Z powodu ciągłych rosyjskich ataków oraz nastania zimy w diecezji charkowsko-zaporoskiej sytuacja jest inna niż wcześniej, ale wcale nie łatwiejsza. Wskazuje na to tamtejszy ordynariusz. Bp Paweł Gonczaruk zauważa, że wiele rzeczy nie dałoby się od razu naprawić i odbudować, nawet gdyby nad wschodnią Ukrainą nie wisiały groźby ostrzałów. Wspomina np. napotkanego w metrze 20-latka, który stracił w wyniku działań agresora rodziców oraz dom. Jest wiele innych takich historii – zaznacza hierarcha.

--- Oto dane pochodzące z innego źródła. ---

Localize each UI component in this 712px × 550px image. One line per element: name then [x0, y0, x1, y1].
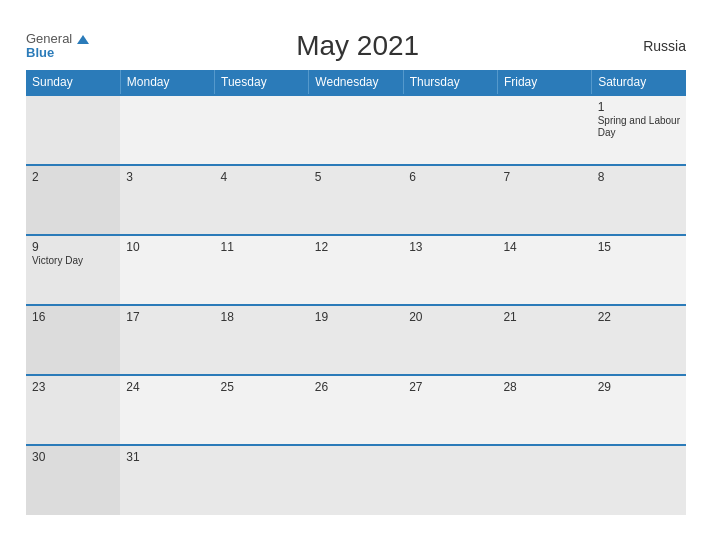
- col-wednesday: Wednesday: [309, 70, 403, 95]
- calendar-cell: 18: [215, 305, 309, 375]
- day-number: 22: [598, 310, 680, 324]
- day-number: 21: [503, 310, 585, 324]
- day-number: 17: [126, 310, 208, 324]
- day-number: 11: [221, 240, 303, 254]
- calendar-cell: 5: [309, 165, 403, 235]
- day-number: 10: [126, 240, 208, 254]
- calendar-cell: 13: [403, 235, 497, 305]
- calendar-cell: 22: [592, 305, 686, 375]
- calendar-cell: 26: [309, 375, 403, 445]
- col-thursday: Thursday: [403, 70, 497, 95]
- day-number: 26: [315, 380, 397, 394]
- day-number: 15: [598, 240, 680, 254]
- calendar-cell: 9Victory Day: [26, 235, 120, 305]
- day-number: 24: [126, 380, 208, 394]
- day-number: 7: [503, 170, 585, 184]
- calendar-cell: [497, 445, 591, 515]
- day-number: 2: [32, 170, 114, 184]
- calendar-cell: 31: [120, 445, 214, 515]
- calendar-cell: [26, 95, 120, 165]
- calendar-table: Sunday Monday Tuesday Wednesday Thursday…: [26, 70, 686, 515]
- calendar-cell: [309, 95, 403, 165]
- col-sunday: Sunday: [26, 70, 120, 95]
- day-number: 19: [315, 310, 397, 324]
- calendar-cell: 23: [26, 375, 120, 445]
- calendar-cell: [497, 95, 591, 165]
- calendar-cell: 17: [120, 305, 214, 375]
- day-number: 13: [409, 240, 491, 254]
- day-number: 18: [221, 310, 303, 324]
- calendar-cell: 28: [497, 375, 591, 445]
- day-event: Victory Day: [32, 255, 114, 267]
- calendar-cell: [592, 445, 686, 515]
- day-number: 12: [315, 240, 397, 254]
- calendar-cell: [403, 95, 497, 165]
- calendar-cell: 10: [120, 235, 214, 305]
- table-row: 9Victory Day101112131415: [26, 235, 686, 305]
- calendar-cell: 4: [215, 165, 309, 235]
- calendar-cell: 11: [215, 235, 309, 305]
- calendar-cell: 14: [497, 235, 591, 305]
- calendar-cell: 12: [309, 235, 403, 305]
- calendar-cell: 3: [120, 165, 214, 235]
- calendar-cell: [120, 95, 214, 165]
- calendar-cell: 20: [403, 305, 497, 375]
- calendar-cell: 21: [497, 305, 591, 375]
- calendar-cell: 1Spring and Labour Day: [592, 95, 686, 165]
- col-monday: Monday: [120, 70, 214, 95]
- days-of-week-row: Sunday Monday Tuesday Wednesday Thursday…: [26, 70, 686, 95]
- logo: General Blue: [26, 32, 89, 61]
- day-number: 20: [409, 310, 491, 324]
- country-label: Russia: [626, 38, 686, 54]
- calendar-body: 1Spring and Labour Day23456789Victory Da…: [26, 95, 686, 515]
- calendar-cell: [403, 445, 497, 515]
- table-row: 1Spring and Labour Day: [26, 95, 686, 165]
- day-number: 31: [126, 450, 208, 464]
- day-number: 14: [503, 240, 585, 254]
- logo-blue: Blue: [26, 45, 54, 60]
- calendar-header: General Blue May 2021 Russia: [26, 30, 686, 62]
- calendar-cell: 30: [26, 445, 120, 515]
- calendar-cell: 15: [592, 235, 686, 305]
- calendar-header-row: Sunday Monday Tuesday Wednesday Thursday…: [26, 70, 686, 95]
- calendar-cell: 6: [403, 165, 497, 235]
- calendar-cell: 25: [215, 375, 309, 445]
- day-number: 29: [598, 380, 680, 394]
- calendar-cell: 7: [497, 165, 591, 235]
- calendar-cell: 2: [26, 165, 120, 235]
- logo-text: General: [26, 32, 89, 46]
- day-number: 30: [32, 450, 114, 464]
- day-number: 23: [32, 380, 114, 394]
- table-row: 3031: [26, 445, 686, 515]
- logo-general: General: [26, 31, 72, 46]
- col-tuesday: Tuesday: [215, 70, 309, 95]
- day-event: Spring and Labour Day: [598, 115, 680, 139]
- day-number: 27: [409, 380, 491, 394]
- calendar-cell: 27: [403, 375, 497, 445]
- calendar-cell: 24: [120, 375, 214, 445]
- calendar-cell: 29: [592, 375, 686, 445]
- day-number: 4: [221, 170, 303, 184]
- day-number: 8: [598, 170, 680, 184]
- table-row: 16171819202122: [26, 305, 686, 375]
- day-number: 9: [32, 240, 114, 254]
- col-saturday: Saturday: [592, 70, 686, 95]
- table-row: 2345678: [26, 165, 686, 235]
- calendar-container: General Blue May 2021 Russia Sunday Mond…: [11, 20, 701, 530]
- calendar-cell: [309, 445, 403, 515]
- day-number: 25: [221, 380, 303, 394]
- logo-triangle-icon: [77, 35, 89, 44]
- month-title: May 2021: [89, 30, 626, 62]
- calendar-cell: [215, 95, 309, 165]
- calendar-cell: 19: [309, 305, 403, 375]
- table-row: 23242526272829: [26, 375, 686, 445]
- day-number: 1: [598, 100, 680, 114]
- calendar-cell: 16: [26, 305, 120, 375]
- day-number: 16: [32, 310, 114, 324]
- calendar-cell: [215, 445, 309, 515]
- day-number: 5: [315, 170, 397, 184]
- day-number: 6: [409, 170, 491, 184]
- day-number: 28: [503, 380, 585, 394]
- calendar-cell: 8: [592, 165, 686, 235]
- logo-blue-text: Blue: [26, 46, 89, 60]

W całej tej sytuacji pojawiają się też dodatkowe utrudnienia, takie jak zmęczenie wojną, panujące zimno czy pozostałości po rosyjskiej okupacji na terytoriach wyzwolonych.
„Jest mniej pomocy humanitarnej niż na początku, ale to nie oznacza, że mniej jej potrzeba – potrzeby rosną, a wsparcie maleje. Oto pierwszy problem. Drugą sprawę stanowi logistyka, dowożenie rzeczy, ponieważ przetransportowanie ładunków z Polski na przykład do Charkowa to ponad 1000 km: 1200 do 1400 km w jedną stronę. Teraz warunki pogodowe jeszcze nie sprzyjają. A ponadto przejeżdża się przez wyzwolone terytoria, gdzie jest bardzo niebezpiecznie, bo wzdłuż drogi rozstawiono materiały wybuchowe, miny itp. Osobną jeszcze trudność stanowi fakt, że na miejscu nie ma zbytnio składów na zebraną pomoc. Jest też problem z wolontariuszami, gdyż na początku przychodzili pomagać, ale teraz potrzebują jakoś żyć, wyjeżdżać, szukać pracy i nie potrafią już poświęcać tyle czasu, bo wyczerpali własne zapasy. Więc problemy się zmieniają i ich charakter również się zmienia – mówi bp Gonczaruk. – Istnieje pewna rotacja, takie ruchy: jedni wyjeżdżają, inni przyjeżdżają, ale to wszystko jest bardzo zmienne. Jest możliwość [życia] w metrze, przebywają tam różni ludzie: mający mieszkania, ale bojący się w nich żyć, bo budynki w pobliżu zniszczono, mający mieszkania, ale bez okien, mający budynki, ale bez elektryczności, gazu, albo tacy, co mają wszystko normalnie, ale odczuwają po prostu wielki strach, i wreszcie ci pozbawieni wszystkiego. Naprawdę bardzo dużo jest różnych tragicznych historii, których doświadczamy i do których potrzeba systemowego podejścia, bo nawet jeśli da się komuś zasoby, nie ma, jak budować, bo nie wiadomo, co nastąpi w przyszłości. Sytuacja pozostaje dosyć napięta”.